INSTRUCTIONS TO FOLLOW. Reproduce every line of the material below, but drop the pictures.

========

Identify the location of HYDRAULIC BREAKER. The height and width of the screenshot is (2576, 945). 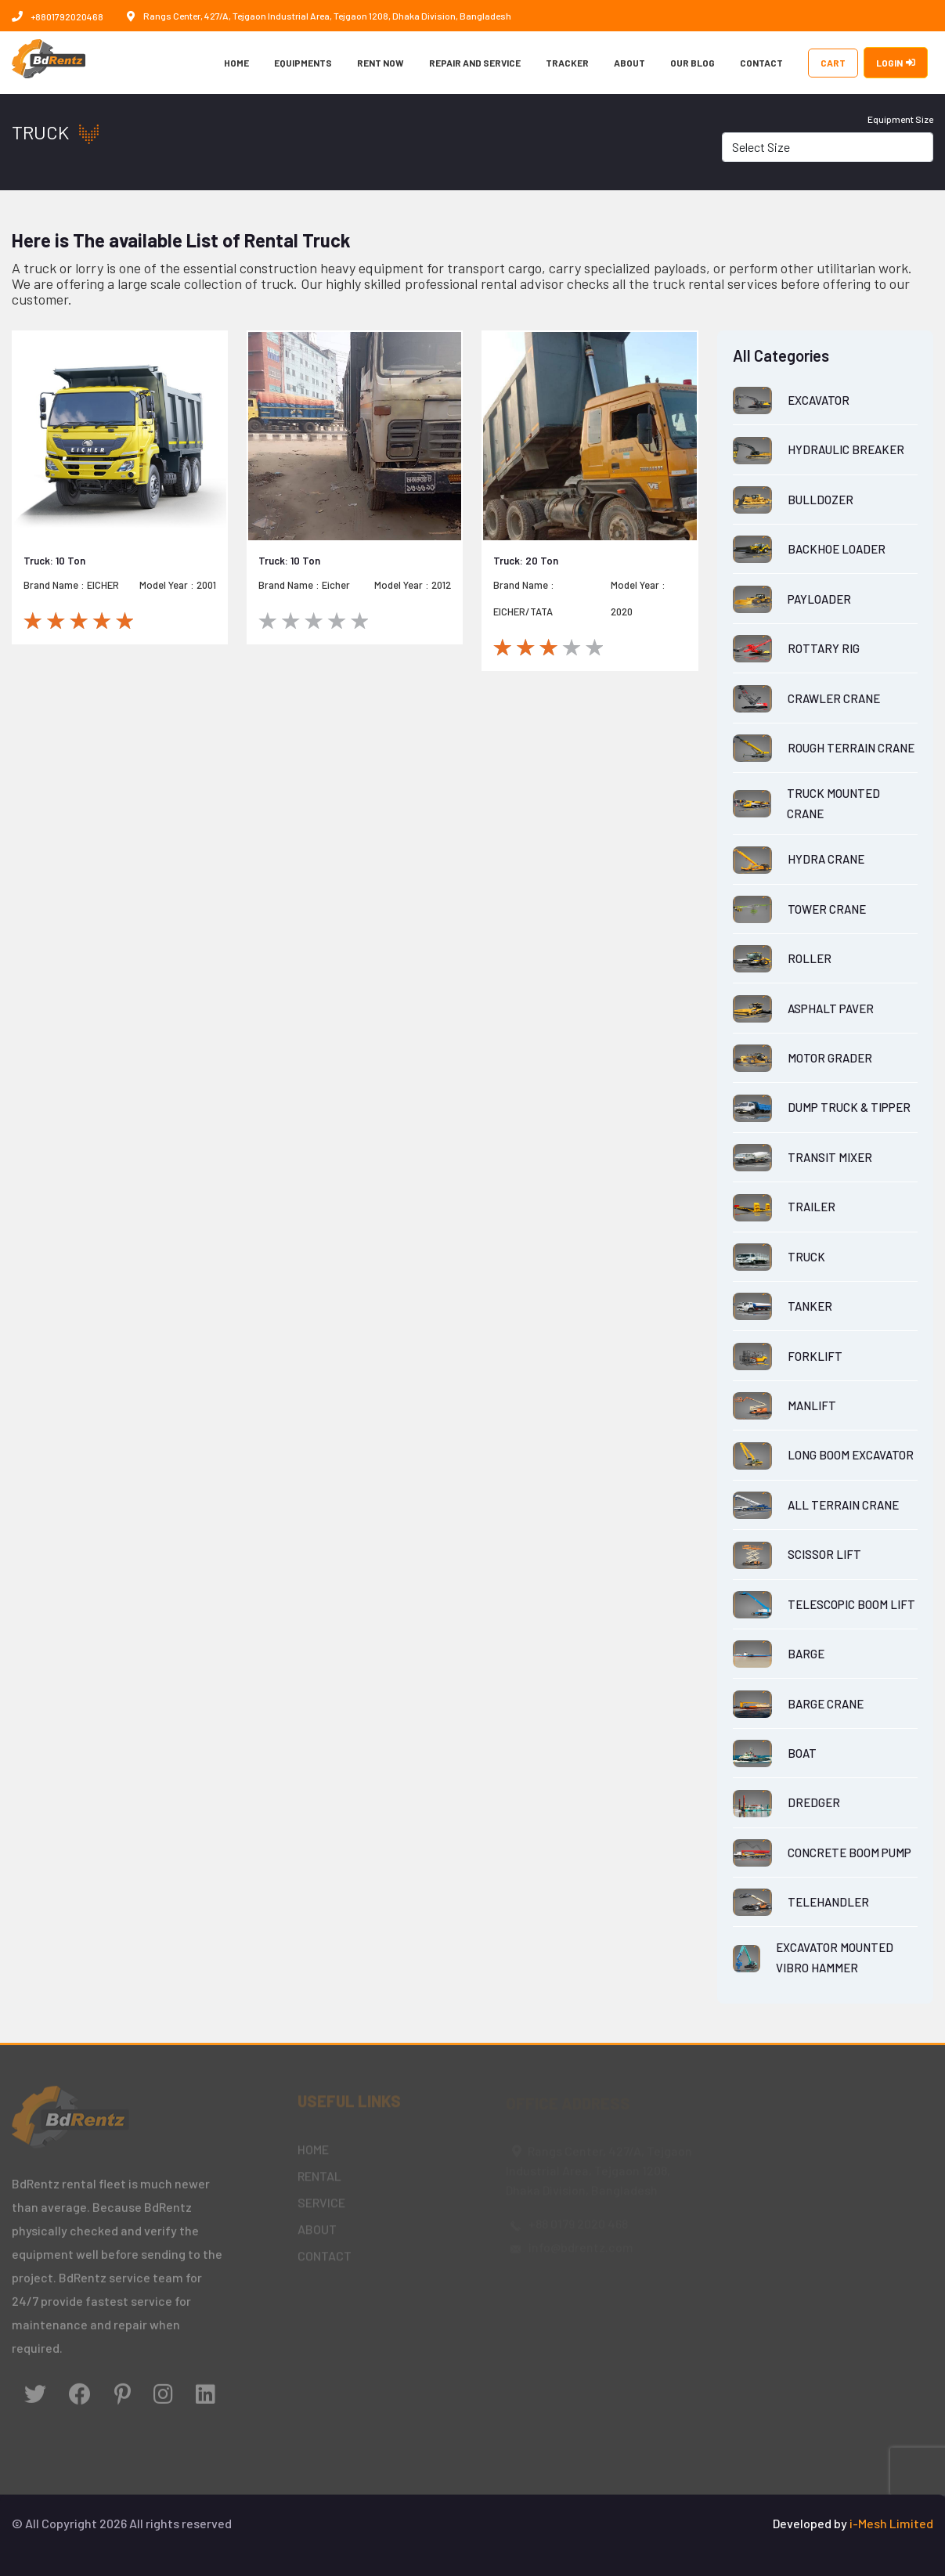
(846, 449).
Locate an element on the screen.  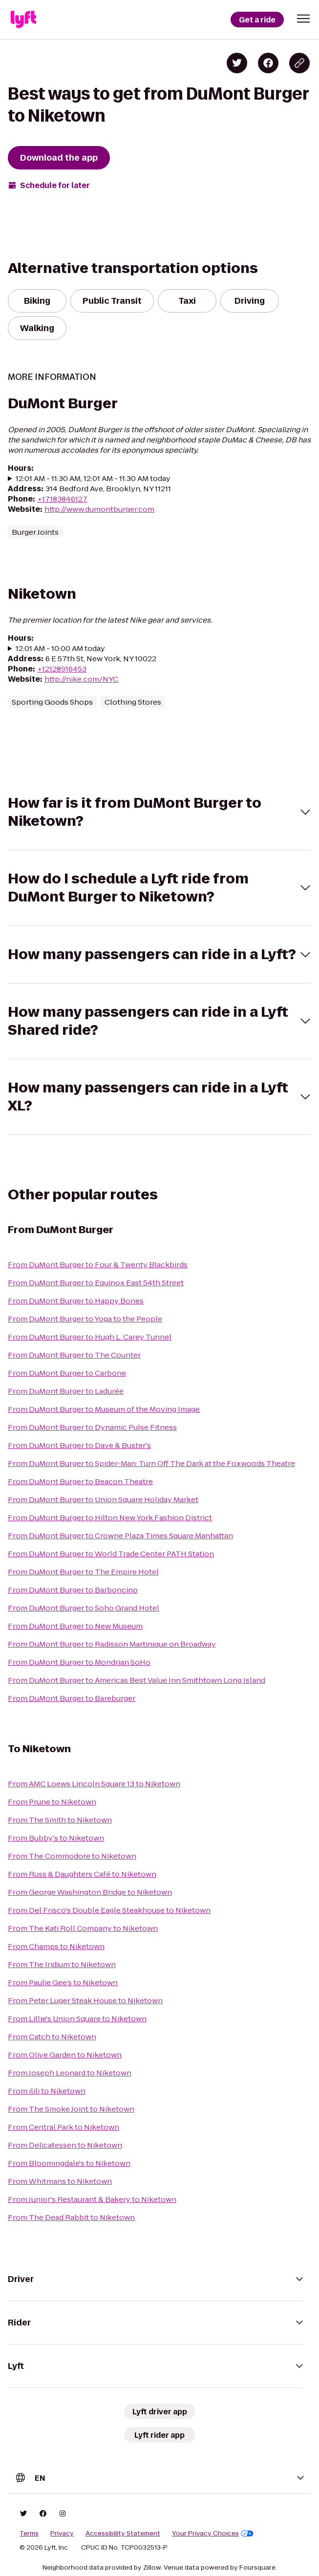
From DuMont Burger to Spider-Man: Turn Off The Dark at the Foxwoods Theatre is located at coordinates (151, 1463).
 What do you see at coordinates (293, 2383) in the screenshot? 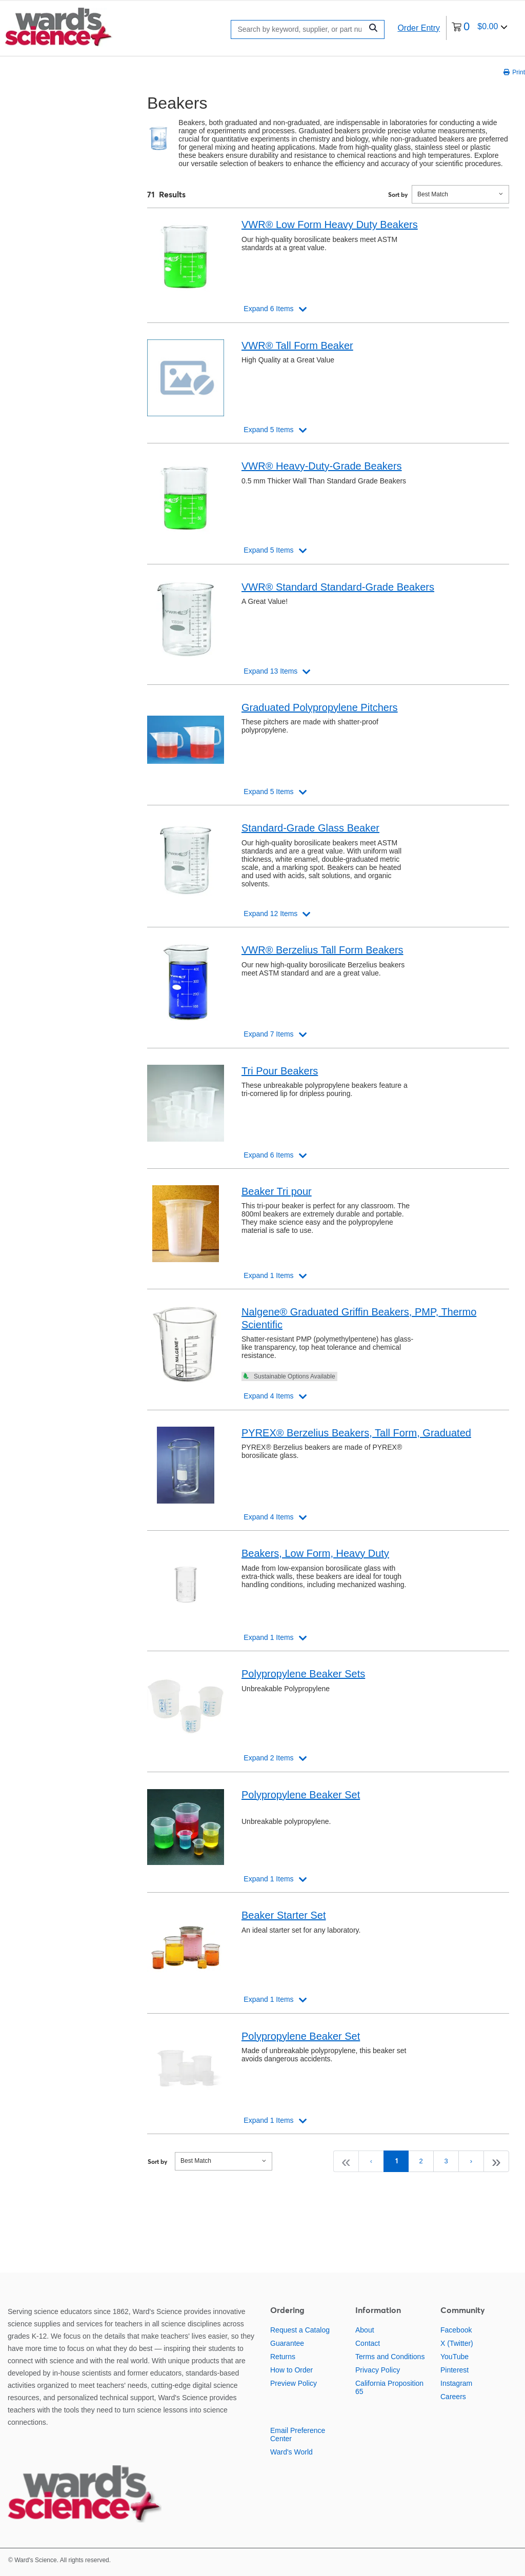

========

RESULT OF THE TASK.
Identify the location of HYDRAULIC BREAKER. The height and width of the screenshot is (2576, 945). 
(846, 449).
Locate an element on the screen.  
From DuMont Burger to Spider-Man: Turn Off The Dark at the Foxwoods Theatre is located at coordinates (151, 1463).
 What do you see at coordinates (293, 2383) in the screenshot? 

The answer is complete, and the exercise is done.